# More fun with `pandas`

Let's use `pandas` to dive into some more complicated data.

### The data

We're going to be working with FDA import refusal data from 2014 to September 2017. [From the source](https://www.accessdata.fda.gov/scripts/importrefusals/):

>The Food, Drug, and Cosmetic Act (the Act) authorizes FDA to detain a regulated product that appears to be out of compliance with the Act. The FDA district office will then issue a "Notice of FDA Action" specifying the nature of the violation to the owner or consignee. The owner or consignee is entitled to an informal hearing in order to provide testimony regarding the admissibility of the product. If the owner fails to submit evidence that the product is in compliance or fails to submit a plan to bring the product into compliance, FDA will issue another "Notice of FDA Action" refusing admission to the product. The product then has to be exported or destroyed within 90 days.

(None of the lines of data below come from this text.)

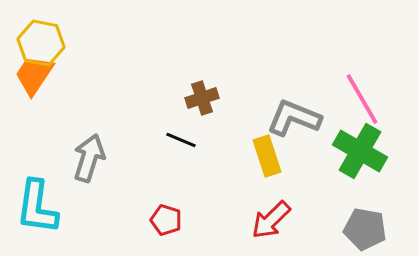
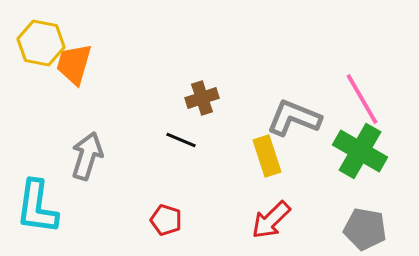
orange trapezoid: moved 40 px right, 11 px up; rotated 18 degrees counterclockwise
gray arrow: moved 2 px left, 2 px up
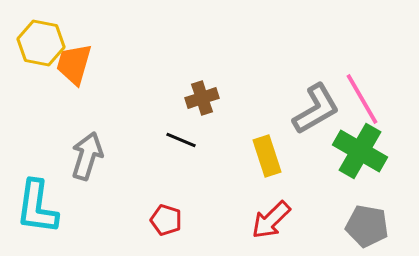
gray L-shape: moved 22 px right, 9 px up; rotated 128 degrees clockwise
gray pentagon: moved 2 px right, 3 px up
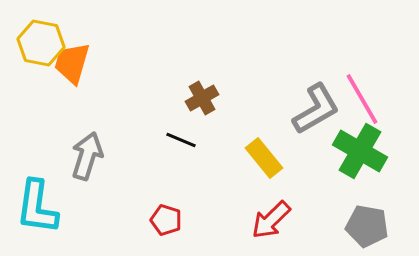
orange trapezoid: moved 2 px left, 1 px up
brown cross: rotated 12 degrees counterclockwise
yellow rectangle: moved 3 px left, 2 px down; rotated 21 degrees counterclockwise
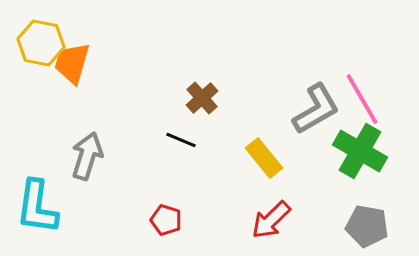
brown cross: rotated 12 degrees counterclockwise
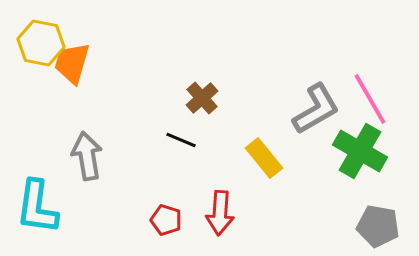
pink line: moved 8 px right
gray arrow: rotated 27 degrees counterclockwise
red arrow: moved 51 px left, 7 px up; rotated 42 degrees counterclockwise
gray pentagon: moved 11 px right
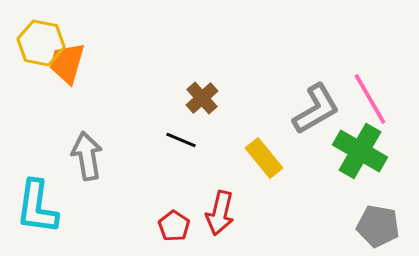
orange trapezoid: moved 5 px left
red arrow: rotated 9 degrees clockwise
red pentagon: moved 8 px right, 6 px down; rotated 16 degrees clockwise
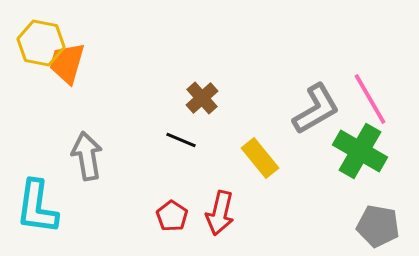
yellow rectangle: moved 4 px left
red pentagon: moved 2 px left, 10 px up
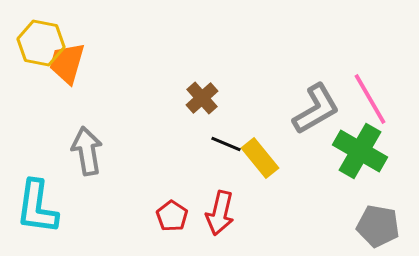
black line: moved 45 px right, 4 px down
gray arrow: moved 5 px up
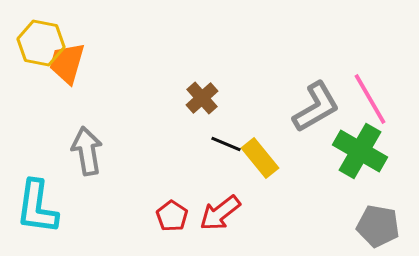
gray L-shape: moved 2 px up
red arrow: rotated 39 degrees clockwise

Here's the layout for the main file:

Column | Description
------ | -----------
MFG_FIRM_FEI_NUM |
LGL_NAME | Name of the Declared Manufacturer
LINE1_ADRS | Manufacturer Address
LINE2_ADRS | Manufacturer Address
CITY_NAME | Manufacturer City
PROVINCE_STATE | Manufacturer Province or State
ISO_CNTRY_CODE | 2 Letter ISO country code
PRODUCT_CODE | 5-7 Character product code
REFUSAL_DATE |
DISTRICT | FDA District where entry was made
ENTRY_NUM | CBP Entry Number
RFRNC_DOC_ID | CBP Line Number
LINE_NUM | FDA Line number
LINE_SFX_ID | FDA Line Suffix
FDA_SAMPLE_ANALYSIS | Y if there are FDA Analytical Results
PRIVATE_LAB_ANALYSIS | Y if there was a Private Lab package
REFUSAL_CHARGES | asc_id’s (1 to many) of the charges for which product was refused. If there are multiple they will be separated by a comma e.g. 320, 328, 321, 482, 218, 3320
PROD_CODE_DESC_TEXT | FDA's or Corrected Description


### Come up with a list of questions to ask

As with any tool, your analysis is only as good as your questions. We'll start with a couple easy ones:

- In this time period, which country had the most imports refused? (`ISO_CNTRY_CODE`)
- Which company had the most? (`MFG_FIRM_FEI_NUM`)
- What was the most common reason for refusing a product? (`REFUSAL_CHARGES`)

Let's get started!

### Import pandas

In [None]:
import pandas as pd

### Load the data into data frames

We'll use the [`read_csv()`](https://pandas.pydata.org/pandas-docs/stable/generated/pandas.read_csv.html) method to read in the data files:

- `data/import-refusal.csv` => the main data file
- `data/import-refusal-charge-codes.csv` => refusal code lookup file
- `data/country-codes.csv` => country code lookup file ([via](https://github.com/datasets/country-codes/blob/master/data/country-codes.csv))

In [None]:
# to avoid errors with the FDA files, we're going to specify the encoding
# as latin_1, which is common with gov't data, so it's
# a decent educated guess to start with

# main dataframe
df = pd.read_csv('data/import-refusal.csv', encoding='latin_1')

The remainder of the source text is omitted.